На этой неделе будут вспоминать президентские выборы в России 1996 года — их первый тур прошел 16 июня. Оглядываясь назад, многие современники, политики, публицисты и мыслители именно с этим событием связывают поворотный момент в истории молодой российской демократии. По широко распространенному мнению, именно в результате победы Бориса Ельцина на тех выборах Россия стала отклоняться от эталонов демократии и либерализма и постепенно пришла к авторитаризму, репрессиями и войне. Так ли это? Поговорили с членом совета фонда «Либеральная миссия», экономистом Сергеем Жаворонковым о взаимосвязи нынешнего режима с политикой 90-х, а также о том, как долго еще экономика может выдержать бремя санкций и войны — и что нужно будет делать после завершения путинизма.

— Первый вопрос, с которого хотелось бы начать: раз уж мы вспоминаем выборы Ельцина 1996 года, то, на ваш взгляд, они действительно как-то обусловили ход политико-экономических процессов и привели к тому состоянию, в котором мы все оказались? Или это все спекуляции?

— Я полагаю, что это спекуляции. Начнем с того, что эти теории появились сильно позже 90-х, уже даже скорее не в нулевых, а в десятых, когда Зюганов стал смотреться уже как некий старый дедушка, которому все равно. Эти теории можно условно назвать теорией «Русского Квасьневского» — в Польше, как известно, Лех Валенса проиграл [свои] перевыборы 1995 года социал-демократу Александру Квасьневскому, бывшему в конце правления коммунистов министром по делам молодежи. Ничего страшного после этого в Польше не случилось. Сторонники этого подхода говорят: ну победил бы Зюганов — или ничего бы страшного не случилось, или Зюганов быстро все бы развалил и на следующих выборах коммунисты с треском бы проиграли, и к власти пришли бы нормальные демократы.

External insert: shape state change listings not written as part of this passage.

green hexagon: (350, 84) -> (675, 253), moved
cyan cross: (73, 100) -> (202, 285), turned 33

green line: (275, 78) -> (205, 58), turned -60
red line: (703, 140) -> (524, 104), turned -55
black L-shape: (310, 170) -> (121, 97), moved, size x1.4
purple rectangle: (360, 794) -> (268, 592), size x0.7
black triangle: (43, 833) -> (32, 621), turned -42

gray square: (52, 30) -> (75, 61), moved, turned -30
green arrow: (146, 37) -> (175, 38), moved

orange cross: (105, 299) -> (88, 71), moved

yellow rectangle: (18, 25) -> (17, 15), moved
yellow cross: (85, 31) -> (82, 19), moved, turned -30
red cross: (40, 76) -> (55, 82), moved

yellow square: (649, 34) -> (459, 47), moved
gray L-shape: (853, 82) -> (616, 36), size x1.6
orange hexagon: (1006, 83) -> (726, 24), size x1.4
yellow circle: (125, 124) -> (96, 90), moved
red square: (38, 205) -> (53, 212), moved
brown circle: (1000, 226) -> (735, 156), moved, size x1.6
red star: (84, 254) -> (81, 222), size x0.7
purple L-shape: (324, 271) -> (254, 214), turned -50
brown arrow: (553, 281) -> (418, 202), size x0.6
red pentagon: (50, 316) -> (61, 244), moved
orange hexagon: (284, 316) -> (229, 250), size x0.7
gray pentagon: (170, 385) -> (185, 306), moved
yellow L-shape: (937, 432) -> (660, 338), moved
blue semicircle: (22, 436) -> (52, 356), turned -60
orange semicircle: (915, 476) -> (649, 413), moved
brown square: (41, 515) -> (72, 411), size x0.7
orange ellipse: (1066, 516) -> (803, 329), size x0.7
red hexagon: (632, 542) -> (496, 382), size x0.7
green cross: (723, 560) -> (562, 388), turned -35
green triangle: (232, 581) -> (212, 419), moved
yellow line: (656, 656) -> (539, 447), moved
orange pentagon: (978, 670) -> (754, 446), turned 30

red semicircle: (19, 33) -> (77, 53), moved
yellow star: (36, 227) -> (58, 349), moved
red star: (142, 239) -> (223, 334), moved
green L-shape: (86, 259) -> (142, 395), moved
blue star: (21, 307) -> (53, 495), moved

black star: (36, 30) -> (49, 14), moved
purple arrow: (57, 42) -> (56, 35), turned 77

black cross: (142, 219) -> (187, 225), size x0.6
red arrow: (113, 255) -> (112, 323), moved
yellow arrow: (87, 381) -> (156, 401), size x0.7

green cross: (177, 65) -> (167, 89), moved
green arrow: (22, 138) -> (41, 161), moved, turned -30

Но разница между Квасьневским и Зюгановым огромная. Квасьневский в 1995 году осуждал коммунистическую диктатуру, а свою роль (очевидно второстепенную) в ней объяснял тем, что мол пытался делать небольшие добрые дела, и действительно, Квасьневский не нес ответственности за репрессии. Зюганов шел на выборы, восхваляя Сталина и СССР, обещая национализацию, регулирование цен и т.п. 15 марта 1996 года коммунистическое большинство Госдумы приняло постановление о денонсации Беловежских соглашений. Депутат Госдумы от КПРФ, активный участник мятежа ГКЧП генерал Варенников заявил тогда, что «восстановление СССР — это программа-минимум». И тогда интересно, какова была программа-максимум? Мировая революция?

У Квасьневского, кстати, вовсе не было парламентского большинства, парламент Польши в 1995 году был очень дробный, а с 1997 там вообще было оппозиционное правое большинство. В мае 1996 года группа крупных предпринимателей выступила с обращением «Выйти из тупика» — текстом довольно эклектичным, но призывавшим кандидатов к некоему компромиссному поведению, кто бы из них ни победил. Ничего хорошего Зюганов в ответ даже не пообещал.

Так что в случае победы Зюганова, на мой взгляд, скорее всего нынешний режим, диктатура и войны — так как никто из республик, даже Лукашенко, не собирался отказываться от независимости — настал бы уже в 1996 году. И никуда Зюганов бы не ушел, с выборами бы произошло то, что происходит сейчас. Может быть, даже хуже, в стиле Венесуэлы, с дефицитом и пустыми прилавками.

«Политические свободы при Ельцине были близки к абсолютным»

— Одна из претензий к экономической политике времен Ельцина: рыночные реформы были поставлены во главу угла в ущерб всему остальному. Оглядываясь назад и оценивая нынешнее состояние, на ваш взгляд, что все-таки первично: политические свободы или рыночные реформы, создающие условия для экономических свобод? И похоже, что актуальность этой дилеммы еще не раз возникнет в будущем для России.